Two case‐control studies (Mosgaard 1998; Shushan 1996) showed no convincing evidence for an increased risk of borderline tumours with clomiphene compared with no use in women of a similar age and variably matched for reproductive risk factors (Table 2; Figure 4).

Clomiphene plus gonadotrophin

One cohort study showed no convincing evidence for an increased risk of borderline tumours with clomiphene plus gonadotrophin use compared women in the cohort unexposed to hormonal fertility treatment (Sanner 2009) (Table 1; Figure 4).

The two case‐control studies (Mosgaard 1998; Shushan 1996) showed no convincing evidence for an increased risk of borderline tumours with clomiphene plus gonadotrophin compared with no use in women of a similar age and variably matched for reproductive risk factors (Table 2; Figure 4).

Gonadotrophin

One cohort study showed no convincing evidence for an increased risk of borderline tumours with gonadotrophin use compared with women in the cohort unexposed to hormonal fertility treatment (Sanner 2009) (Table 1; Figure 4).

One case‐control study (Shushan 1996) reported an increased risk in users of HMG(OR 9.38, 95% CI 1.66 to 52.08), however these data should be interpreted with caution due to only six of the cases ever having used HMG, generating wide confidence intervals which weaken any conclusions. One case‐control study (Mosgaard 1998) showed no convincing evidence for an increased risk of borderline tumours with gonadotrophin compared with no use in women of a similar age and variably matched for reproductive risk factors (Table 2; Analysis 1.1).
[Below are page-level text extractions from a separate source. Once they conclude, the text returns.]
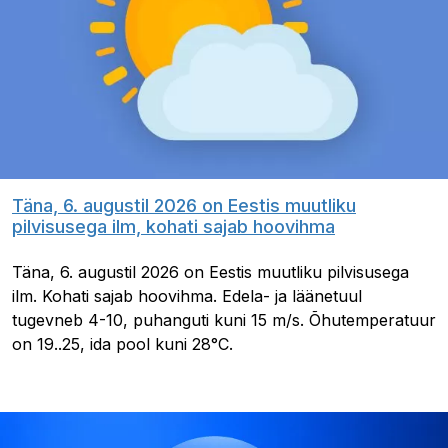
Täna, 6. augustil 2026 on Eestis muutliku
pilvisusega ilm, kohati sajab hoovihma
Täna, 6. augustil 2026 on Eestis muutliku pilvisusega
ilm. Kohati sajab hoovihma. Edela- ja läänetuul
tugevneb 4-10, puhanguti kuni 15 m/s. Õhutemperatuur
on 19..25, ida pool kuni 28°C.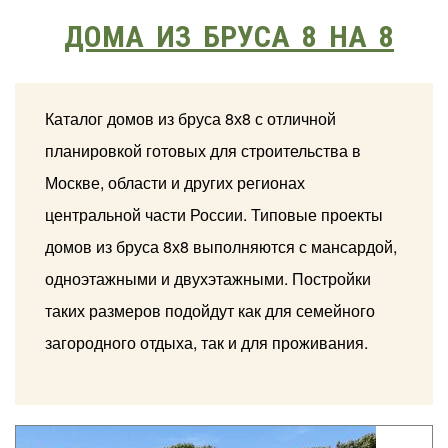
ДОМА ИЗ БРУСА 8 НА 8
Каталог домов из бруса 8х8 с отличной
планировкой готовых для строительства в
Москве, области и других регионах
центральной части России. Типовые проекты
домов из бруса 8х8 выполняются с мансардой,
одноэтажными и двухэтажными. Постройки
таких размеров подойдут как для семейного
загородного отдыха, так и для проживания.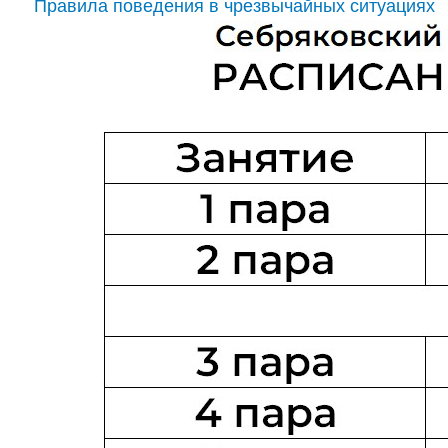
Правила поведения в чрезвычайных ситуациях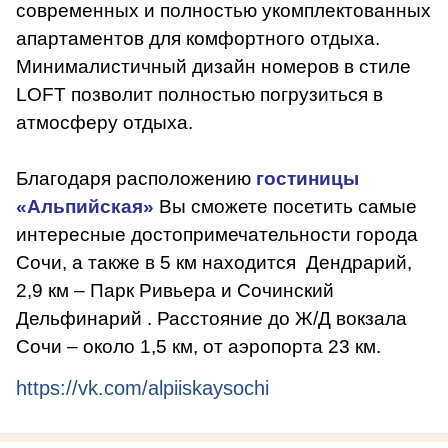
современных и полностью укомплектованных
апартаментов для комфортного отдыха.
Минималистичный дизайн номеров в стиле
LOFT позволит полностью погрузиться в
атмосферу отдыха.
Благодаря расположению
гостиницы
«Альпийская»
Вы сможете посетить самые
интересные достопримечательности города
Сочи, а также в 5 км находится Дендрарий,
2,9 км – Парк Ривьера и Сочинский
Дельфинарий . Расстояние до Ж/Д вокзала
Сочи – около 1,5 км, от аэропорта 23 км.
https://vk.com/alpiiskaysochi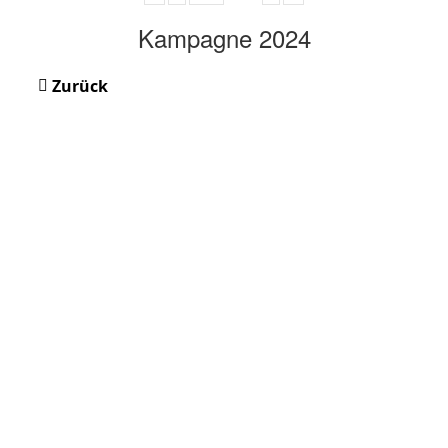
Kampagne 2024
Zurück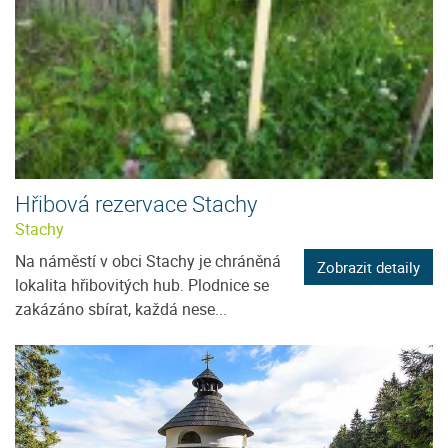
Hřibová rezervace Stachy
Stachy
Na náměstí v obci Stachy je chráněná
Zobrazit detaily
lokalita hřibovitých hub. Plodnice se
zakázáno sbírat, každá nese...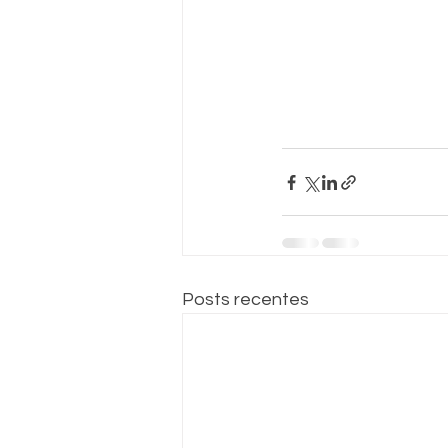
Posts recentes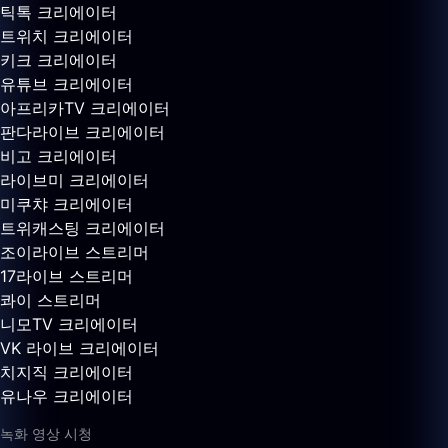
틱톡 크리에이터
트위치 크리에이터
키크 크리에이터
유튜브 크리에이터
아프리카TV 크리에이터
판다라이브 크리에이터
비고 크리에이터
라이브미 크리에이터
미쿠챠 크리에이터
트위캐스팅 크리에이터
조이라이브 스트리머
17라이브 스트리머
콰이 스트리머
니모TV 크리에이터
VK 라이브 크리에이터
치지직 크리에이터
유나우 크리에이터
녹화 영상 시청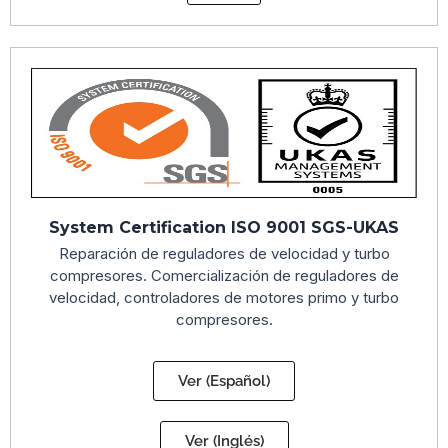
System Certification ISO 9001 SGS-UKAS
Reparación de reguladores de velocidad y turbo
compresores. Comercialización de reguladores de
velocidad, controladores de motores primo y turbo
compresores.
Ver (Español)
Ver (Inglés)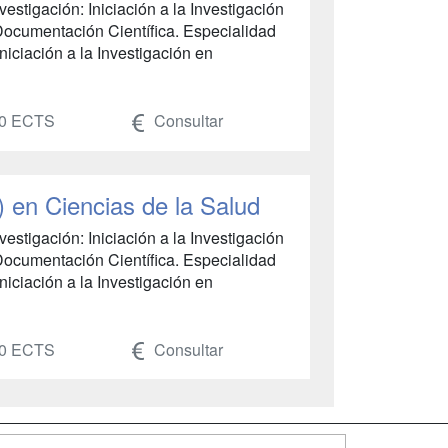
stigación: Iniciación a la Investigación
Documentación Científica. Especialidad
niciación a la Investigación en
0 ECTS
Consultar
) en Ciencias de la Salud
stigación: Iniciación a la Investigación
Documentación Científica. Especialidad
niciación a la Investigación en
0 ECTS
Consultar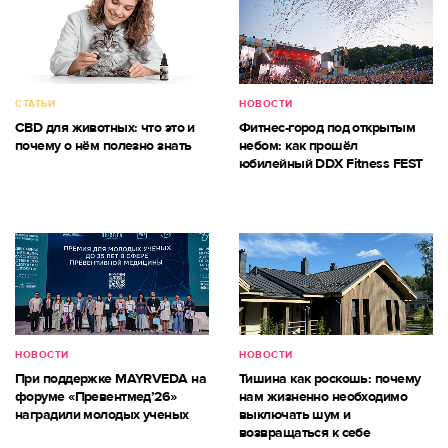
СТАТЬИ
НОВОСТИ
CBD для животных: что это и
Фитнес-город под открытым
почему о нём полезно знать
небом: как прошёл
юбилейный DDX Fitness FEST
НОВОСТИ
НОВОСТИ
При поддержке MAYRVEDA на
Тишина как роскошь: почему
форуме «Превентмед’26»
нам жизненно необходимо
наградили молодых ученых
выключать шум и
возвращаться к себе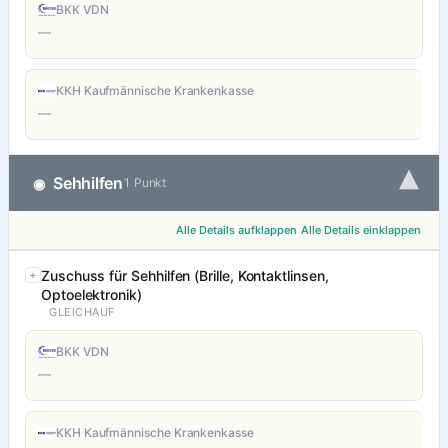
BKK VDN
—
KKH Kaufmännische Krankenkasse
—
▾
Sehhilfen
◉
1 Punkt
Alle Details aufklappen
Alle Details einklappen
Zuschuss für Sehhilfen (Brille, Kontaktlinsen,
Optoelektronik)
GLEICHAUF
BKK VDN
—
KKH Kaufmännische Krankenkasse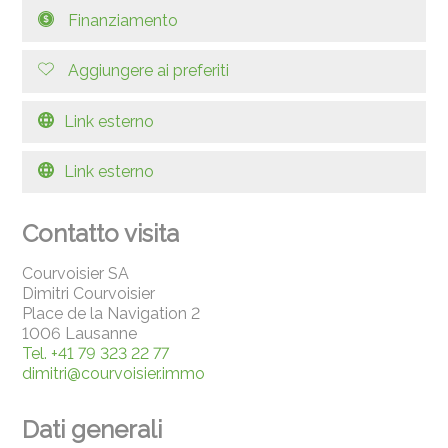
Finanziamento
Aggiungere ai preferiti
Link esterno
Link esterno
Contatto visita
Courvoisier SA
Dimitri Courvoisier
Place de la Navigation 2
1006 Lausanne
Tel.
+41 79 323 22 77
dimitri@courvoisier.immo
Dati generali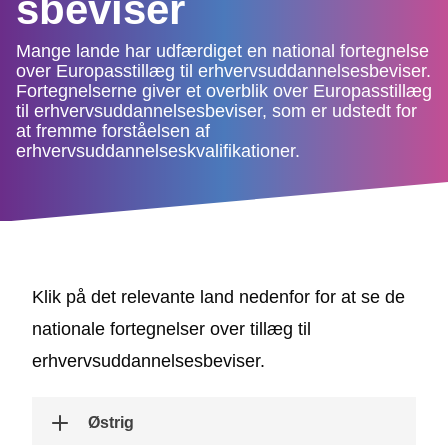
sbeviser
Mange lande har udfærdiget en national fortegnelse
over Europasstillæg til erhvervsuddannelsesbeviser.
Fortegnelserne giver et overblik over Europasstillæg
til erhvervsuddannelsesbeviser, som er udstedt for
at fremme forståelsen af
erhvervsuddannelseskvalifikationer.
Klik på det relevante land nedenfor for at se de
nationale fortegnelser over tillæg til
erhvervsuddannelsesbeviser.
Østrig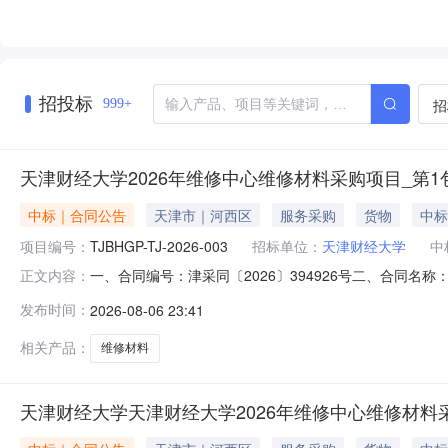
招投标
招
999+
天津财经大学2026年维修中心维修材料采购项目_第1
中标｜合同公告
天津市｜河西区
服务采购
货物
中标
项目编号：
TJBHGP-TJ-2026-003
招标单位：
天津财经大学
中
一、合同编号：津采同〔2026〕394926号二、合同名称：
正文内容：
学2026年维修中心维修材料采购项目_第1包五、合同主体
发布时间：
2026-08-06 23:41
筑装饰工程有限公司地址：河西区东海街道微山路桂江里底商1
相关产品：
维修材料
天津财经大学天津财经大学2026年维修中心维修材料采购项目_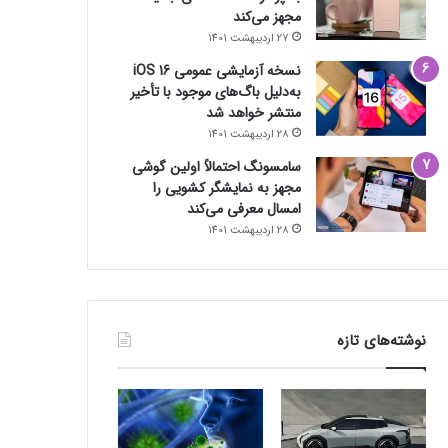
مجهز می‌کند
27 اردیبهشت 1401
نسخه آزمایشی عمومی iOS 16
به‌دلیل باگ‌های موجود با تأخیر
منتشر خواهد شد
28 اردیبهشت 1401
سامسونگ احتمالاً اولین گوشی
مجهز به نمایشگر کشویی را
امسال معرفی می‌کند
28 اردیبهشت 1401
نوشته‌های تازه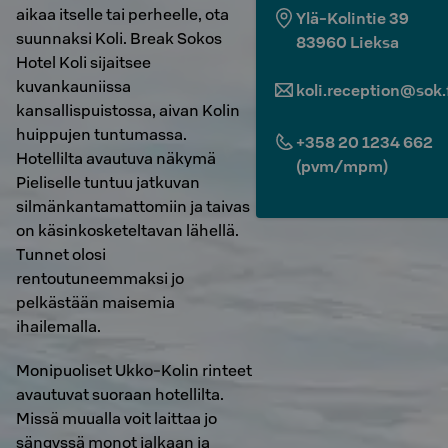
aikaa itselle tai perheelle, ota
Ylä-Kolintie 39
suunnaksi Koli. Break Sokos
83960
Lieksa
Hotel Koli sijaitsee
kuvankauniissa
koli.reception@sok.
kansallispuistossa, aivan Kolin
huippujen tuntumassa.
+358 20 1234 662
Hotellilta avautuva näkymä
(pvm/mpm)
Pieliselle tuntuu jatkuvan
silmänkantamattomiin ja taivas
on käsinkosketeltavan lähellä.
Tunnet olosi
rentoutuneemmaksi jo
pelkästään maisemia
ihailemalla.
Monipuoliset Ukko-Kolin rinteet
avautuvat suoraan hotellilta.
Missä muualla voit laittaa jo
sängyssä monot jalkaan ja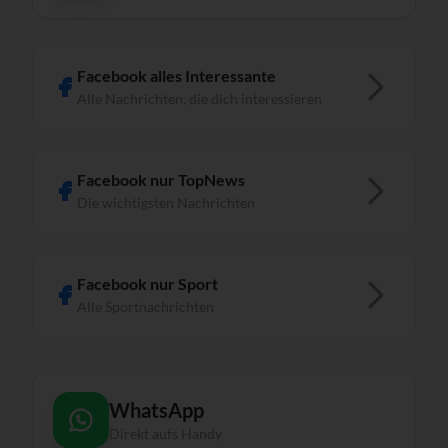
Facebook alles Interessante
Alle Nachrichten, die dich interessieren
Facebook nur TopNews
Die wichtigsten Nachrichten
Facebook nur Sport
Alle Sportnachrichten
WhatsApp
Direkt aufs Handy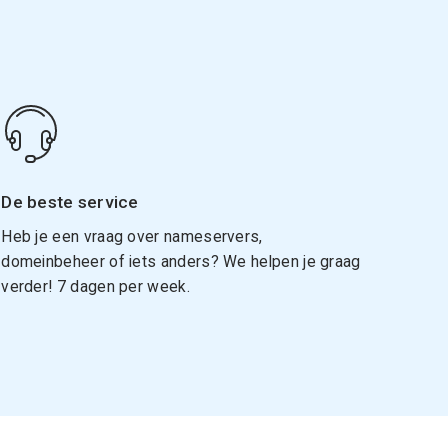
De beste service
Heb je een vraag over nameservers,
domeinbeheer of iets anders? We helpen je graag
verder! 7 dagen per week.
One case‐control study reported results separately by parity (Mosgaard 1998). Whilst risk estimates for borderline ovarian tumours were slightly lower for parous women compared with nulliparous women, there was no evidence of a real difference between these two groups for any of the drugs investigated (Table 2).

Discussion

Summary of main results

Overall we found no convincing evidence of an increase in the risk of invasive ovarian tumours with fertility drug treatment. There may be an increased risk of borderline ovarian tumours in subfertile women treated with in vitro fertilisation (IVF). Studies showing an increase in the risk of ovarian cancer had a high overall risk of bias due to retrospective study design, lack of accounting for potential confounding and lack of details about fertility drug treatments given; estimates were based on a small number of cases giving rise to wide confidence intervals. Studies with more robust estimates based on a larger number of cases did not detect differences between exposed and unexposed women.

One study (Rossing 1994) reported a higher risk in women with long‐term use of clomiphene citrate (12 or more cycles). This was observed in subfertile women who conceived following treatment as well in subfertile women who were refractory to therapy. The same was not shown with the use of HCG in the same cohort of patients. This study was limited by the small number of tumours, with almost half of them being borderline (5 out of 11 neoplasms), which gives strong evidence of a selection bias. Moreover, the author included two patients with granulosa cell tumour. This histological type of invasive ovarian cancer often presents with abnormalities of fertility and ovulation which may be the cause of the tumour rather than the use of ovulation‐stimulating drugs.

Overall three case‐control studies (Mosgaard 1998; Parazzini 1998; Shushan 1996) reported an increased risk of developing borderline ovarian cancer. In one of the studies (Shushan 1996) subfertile women treated with ovarian stimulation drugs were reported to have an increased risk of developing borderline ovarian tumours and also invasive ovarian cancer when compared to subfertile women not treated. The investigators did not provide any information on the causes of subfertility and also 36% of cases had died before contact was established, which could have caused selection bias. Another case‐control study (Parazzini 1998) was based on a very small number of cases (only four) who had used fertility medications. In all three studies the higher proportion of borderline tumours may also suggest that the increased risk is attributed to the increased medical surveillance and younger age of subfertile women. The cohort study (Van Leeuwen 2011) reporting an increase in borderline ovarian tumours in subfertile women highlighted that the risk was particularly high during the first year after the IVF, which may be supported by the reported evidence that ovarian stimulation may induce growth in existing highly differentiated tumours (Brinton 2005).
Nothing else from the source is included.